Берлин: То есть, в честь папы, да, назвали?
Шуфутинский: В честь моего папы. Значит, они Мишку назвали в честь меня, а его в честь его дедушки.
Берлин: Но самая-самая, конечно, девочка?
Шуфутинский: Анечка – потрясающая!
Берлин: Я видела какой-то сюжет, по одному из каналов. Я просто… Я остановилась! Я не видела тебя таким!
Шуфутинский: Она удивительная! «Дедушка, а чей это дом?» – она всё путает. «Это мы в Америку приехали?» Когда она у бабушке, она в Америке. Я говорю: «Нет, это бабушка приехала из Америки сюда!». «А чей это дом?». Я говорю: «Твой!». «Как мой?». «Твой! Это твой дом, я тебе его дарю!». Она чудо просто! Сейчас у неё очень хорошо с цветом, ощущением цвета. Она рисует, она пишет картины. И мне очень нравятся цвета. Она какие-то сделала из глины уточек, покрасила их в какие-то... Ну, понятно, что дедушка говорит о своей внучке с любовью. Но я объективно говорю, что очень хорошо колористика у неё. Я думаю, что ей надо заниматься живописью. Она в детском саду. Она танцует, она поёт, она стишки читает.
Берлин: А скажи мне, пожалуйста, я этот вопрос задаю всем героям этой программы. И каждый отвечает по разному. Мастеру нужна Маргарита?
Шуфутинский: Да. Мастеру нужна Маргарита. Конечно.
Берлин: Зачем?
Шуфутинский: Мастера когда-нибудь будет нужно на коляске в садик повезти. А, пока он ещё сам ходит…
Берлин: То есть, не как муза… Вот такого ответа я не слышала. Как муза – нет?
Шуфутинский: Нет, безусловно, как муза – тоже. Так, это всё вместе! Маргарита – это обобщённый образ спутника.
Берлин: Да, конечно.
Шуфутинский: Мастер не может быть один. У него должен быть спутник. Потому что, какой бы он ни был, самостоятельный и такой жёсткий, твёрдый, идущий, вот так, может быть, напролом иногда. Он должен понимать, что рядом с ним, чуть-чуть повернись направо, рядом кто-то есть. Тот, кто его чувствует, как никто другой, любит, может быть, обижается, но, по-своему.

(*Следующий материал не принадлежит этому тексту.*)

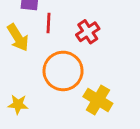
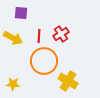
red line: (49, 23) -> (39, 36), moved
yellow arrow: (18, 38) -> (13, 38), turned -30

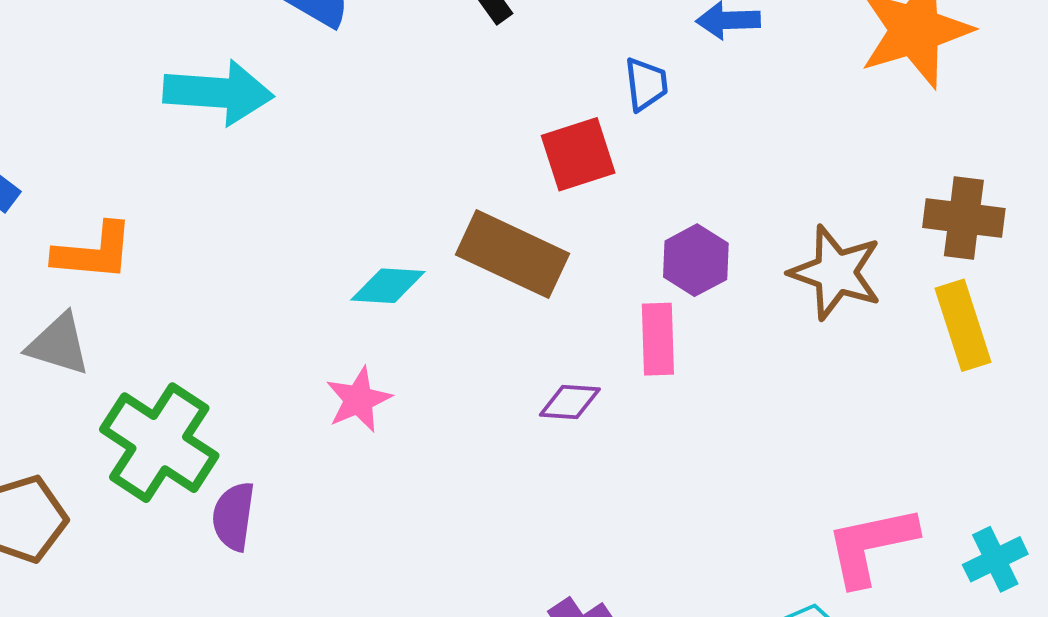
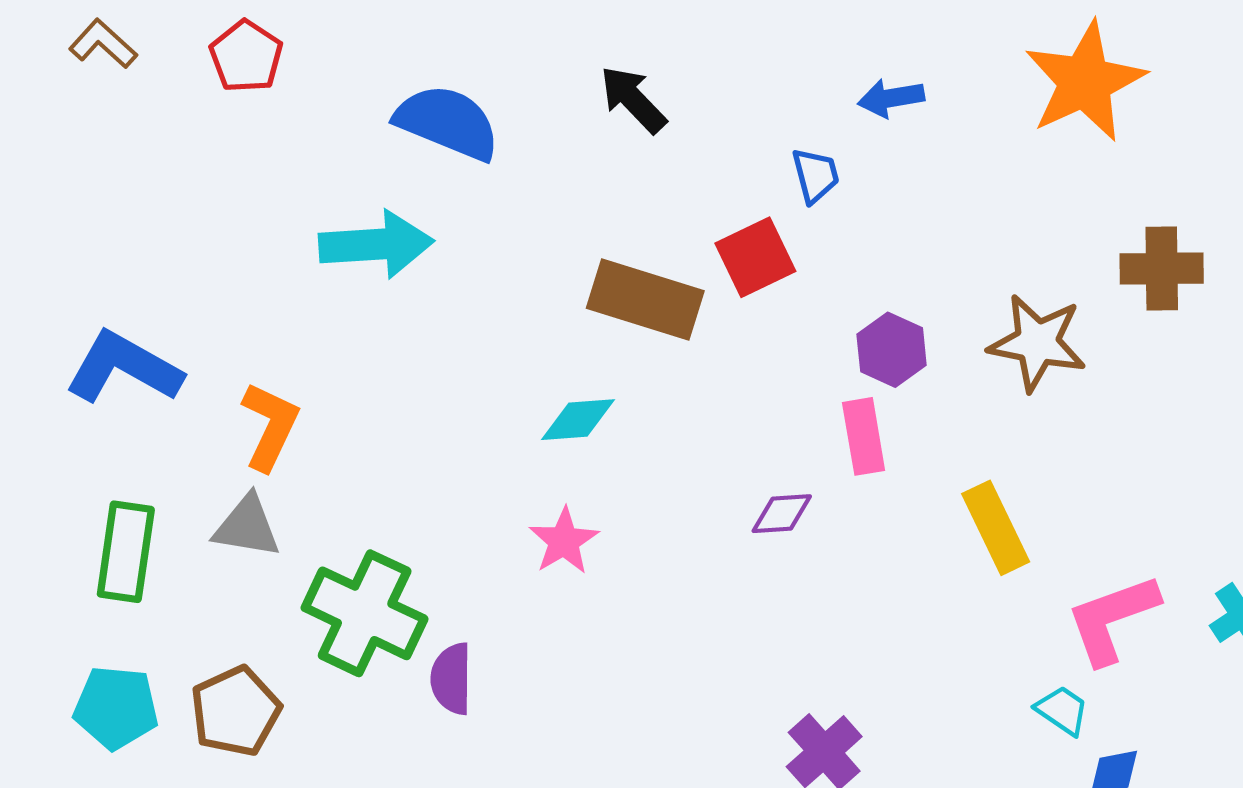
orange L-shape: (94, 252) -> (270, 426), turned -62
brown rectangle: (512, 254) -> (645, 299), moved
yellow rectangle: (963, 325) -> (996, 528), moved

Берлин: Я хочу сказать вам, дорогие друзья, уважаемые слушатели, что сегодня, я вот очень старалась представить вам Михаила Шуфутинского таким, каким я его люблю уже многие-многие годы. Но! Завершить мне бы, конечно, хотелось песней. Какую песню мы выберем?

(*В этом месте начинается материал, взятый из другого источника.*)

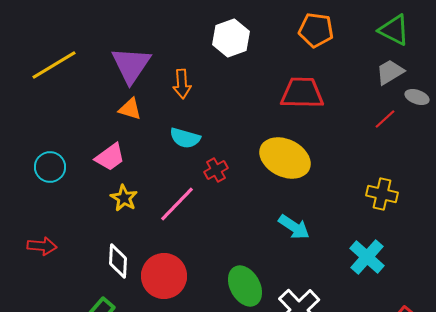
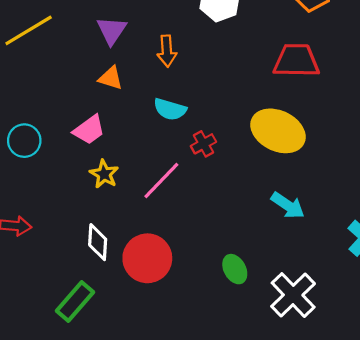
purple triangle: (131, 65) -> (112, 30), size x0.7
green ellipse: (245, 286) -> (235, 269), size x0.7

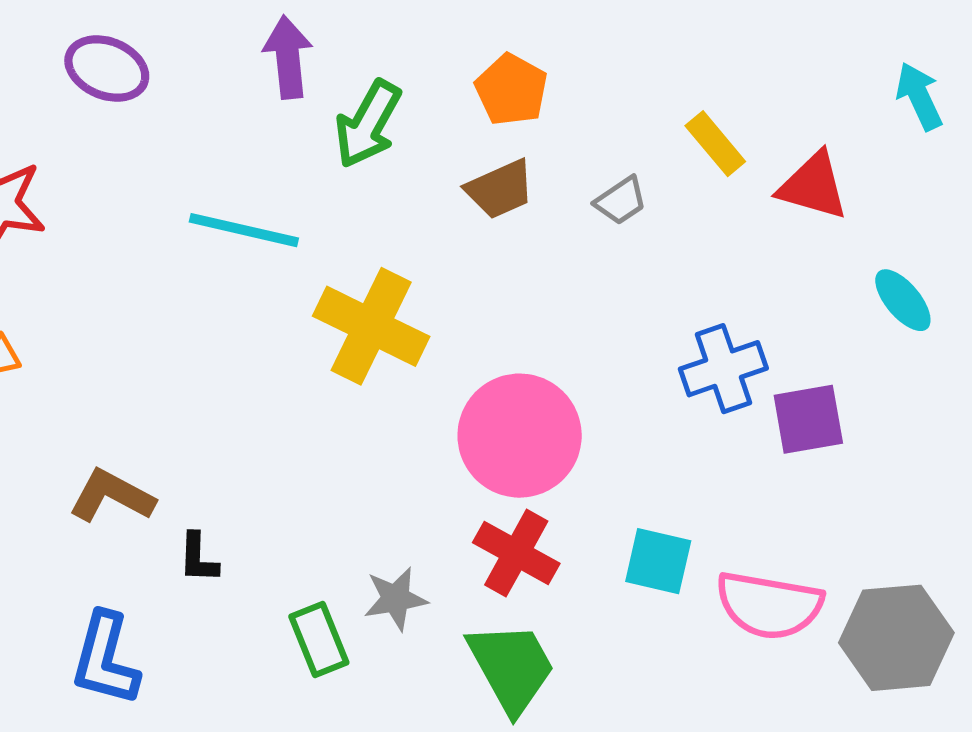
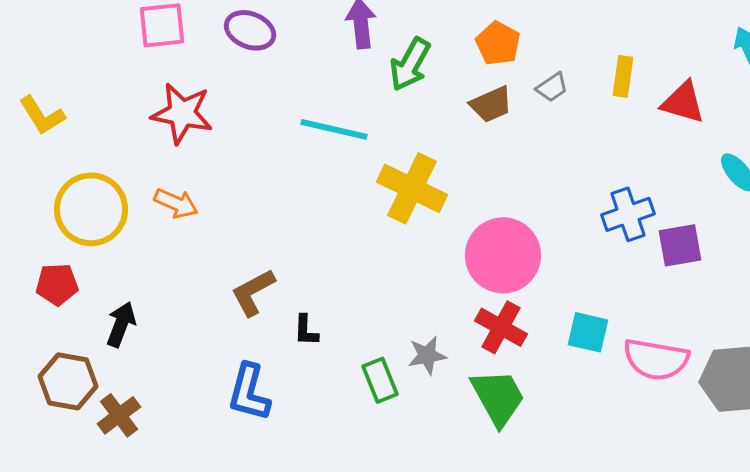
yellow rectangle: (715, 144) -> (623, 76), turned 48
gray trapezoid: (621, 201) -> (552, 87), moved
brown L-shape: (112, 496) -> (253, 292), turned -56

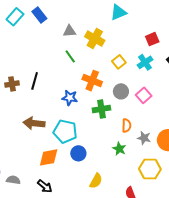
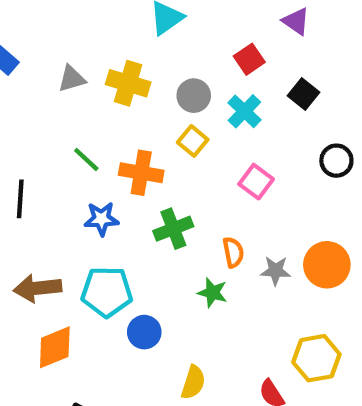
green line: (70, 56) -> (86, 160), moved
yellow square: (119, 62) -> (193, 141), moved
gray circle: (121, 91) -> (194, 96), moved
green star: (119, 149) -> (212, 293), moved
orange diamond: (49, 157) -> (55, 347), moved
yellow hexagon: (150, 169) -> (316, 358), moved

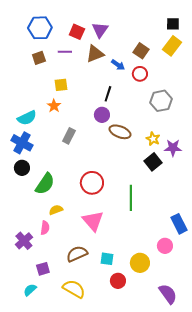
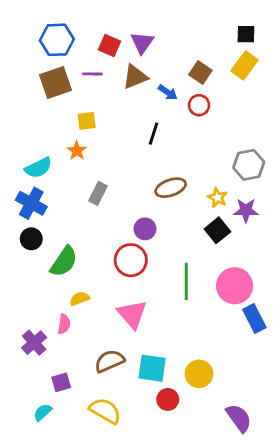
brown square: (39, 58) -> (55, 82), size x1.6
gray hexagon: (161, 101) -> (249, 165), moved
purple circle: (102, 115) -> (145, 229), moved
brown ellipse: (120, 132) -> (171, 188), turned -40
pink circle: (165, 246) -> (235, 286), moved, size x1.6
cyan square: (107, 259) -> (152, 368), size x1.5

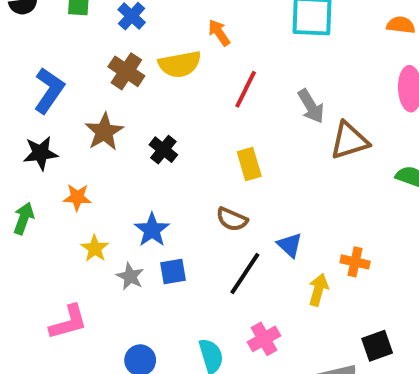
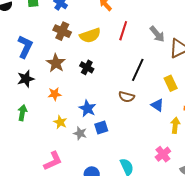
yellow semicircle: (180, 64) -> (90, 35), moved
yellow rectangle: (249, 164) -> (171, 83), moved
orange star: (77, 197) -> (55, 94), moved
black line: (245, 274) -> (138, 70), moved
pink cross: (264, 339) -> (163, 154), moved

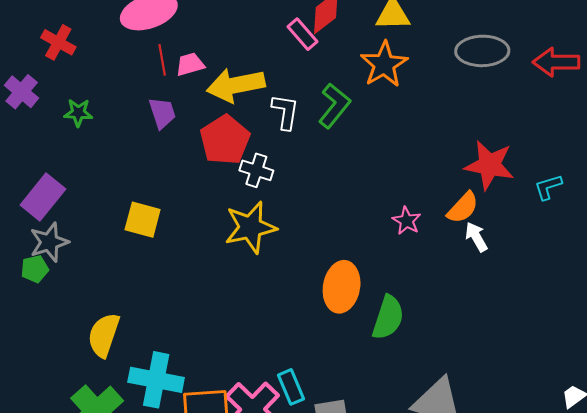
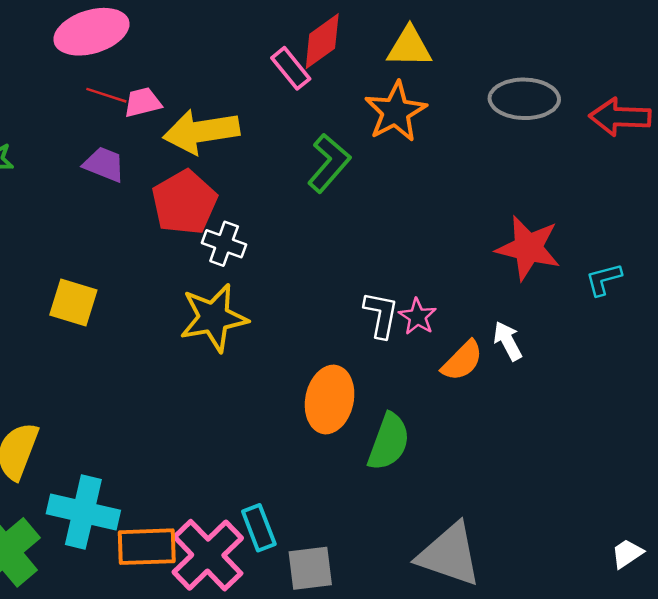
red line: (162, 60) -> (106, 95), turned -64
white L-shape: (285, 112) -> (381, 315), moved
purple trapezoid: (162, 113) -> (104, 164), turned -52
orange semicircle: (463, 208) -> (462, 361), moved

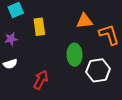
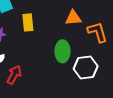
red arrow: (41, 80) -> (14, 75), moved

Шуфутинский: У меня, почему-то, такое настроение сейчас… Есть песня, которую мне очень сегодня почему-то захотелось… Наша, какая-то с тобой беседа, Дина, получилась очень откровенной и очень человеческой. И очень ностальгической. Есть песня, которая называется «Подмосковная река». Написал Игорь Зубков на стихи Карена Кавалеряна. «Подмосковная река». Она мне кажется, чуть-чуть с грустинкой, но, она, как никакая другая, сейчас по настроению сейчас подошла бы.

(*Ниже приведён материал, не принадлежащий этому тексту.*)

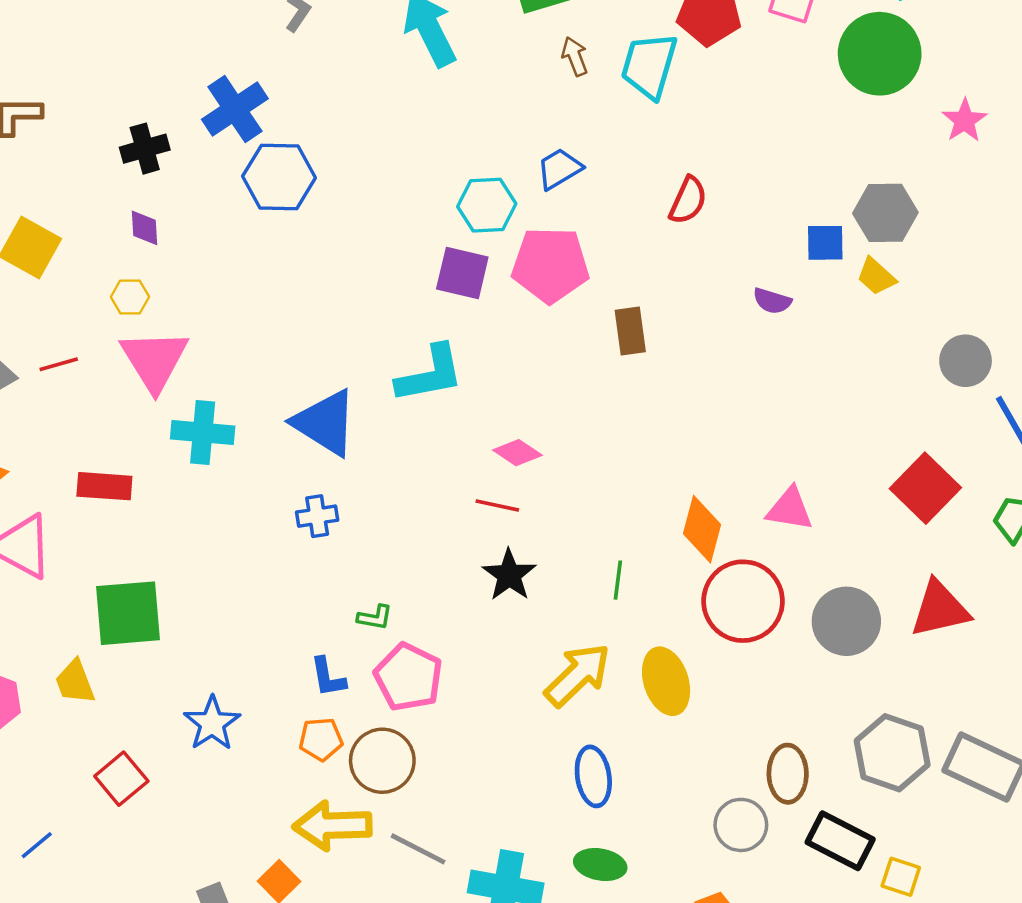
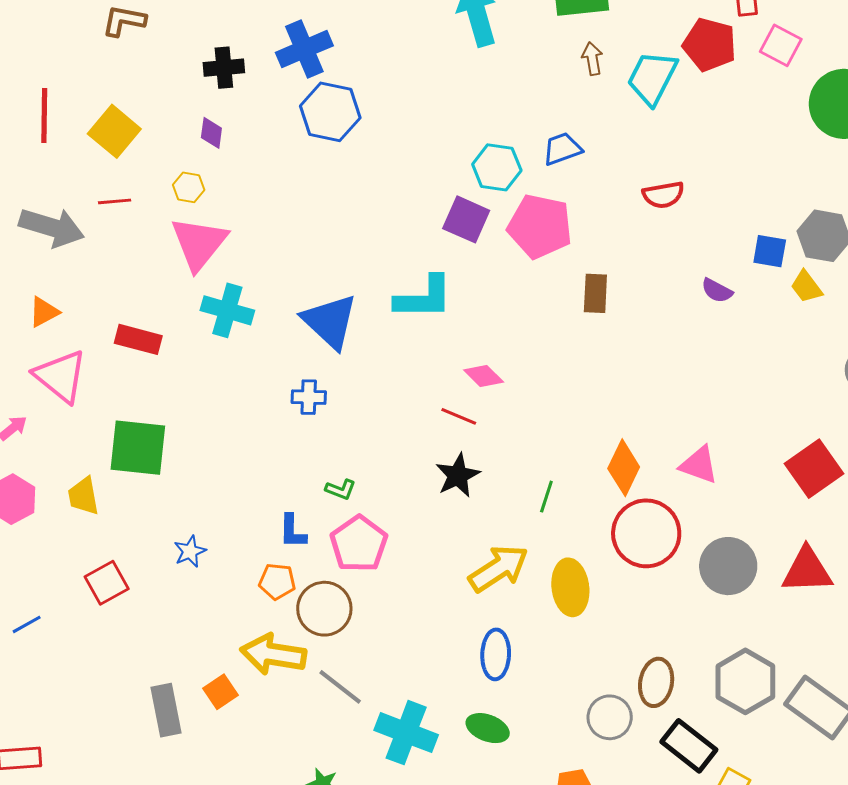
red semicircle: (688, 200) -> (663, 195), turned 45
red line: (59, 364) -> (115, 201), moved
blue star: (212, 723) -> (190, 551), size x0.7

Берлин: Значит, именно эта пеня и завершит нашу программу из цикла «Мастера». И я напомню вам, уважаемые слушатели, что сегодня её героем был Мастер шансона Михаил Шуфутинский. Спасибо огромное!
Шуфутинский: Спасибо.
Берлин: Я от души желаю тебе полных залов. И многочисленное количество поклонников. Конечно, счастья всей твоей огромной дружной талантливой семье.  И, чтобы корни твоего папы, твоего дедушки разошлись по всему миру. Вот это тогда и будет – наша жизнь. И мы почувствуем себя, может быть, свободными людьми.
Шуфутинский: Да. Спасибо.
Берлин: Спасибо. Всего доброго, мы прощаемся с вами ровно на одну неделю.